Actomyosin contractility generated cooperatively by nonmuscle myosin II and actin filaments plays essential roles in a wide range of biological processes, such as cell motility, cytokinesis, and tissue morphogenesis. However, subcellular dynamics of actomyosin contractility underlying such processes remains elusive. Here, we demonstrate an optogenetic method to induce relaxation of actomyosin contractility at the subcellular level. The system, named OptoMYPT, combines a protein phosphatase 1c (PP1c)-binding domain of MYPT1 with an optogenetic dimerizer, so that it allows light-dependent recruitment of endogenous PP1c to the plasma membrane.
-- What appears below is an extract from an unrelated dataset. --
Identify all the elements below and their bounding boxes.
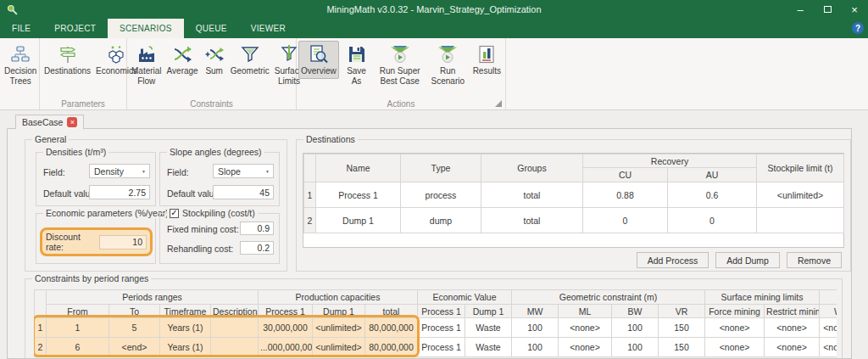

Blue-light illumination is sufficient to induce dephosphorylation of myosin regulatory light chains and a decrease in actomyosin contractile force in mammalian cells and Xenopus embryos. The OptoMYPT system is further employed to understand the mechanics of actomyosin-based cortical tension and contractile ring tension during cytokinesis. We find that the relaxation of cortical tension at both poles by OptoMYPT accelerated the furrow ingression rate, revealing that the cortical tension substantially antagonizes constriction of the cleavage furrow. Based on these results, the OptoMYPT system provides opportunities to understand cellular and tissue mechanics.

Suggested Citation

  • Kei Yamamoto & Haruko Miura & Motohiko Ishida & Yusuke Mii & Noriyuki Kinoshita & Shinji Takada & Naoto Ueno & Satoshi Sawai & Yohei Kondo & Kazuhiro Aoki, 2021. "Optogenetic relaxation of actomyosin contractility uncovers mechanistic roles of cortical tension during cytokinesis," Nature Communications, Nature, vol. 12(1), pages 1-13, December.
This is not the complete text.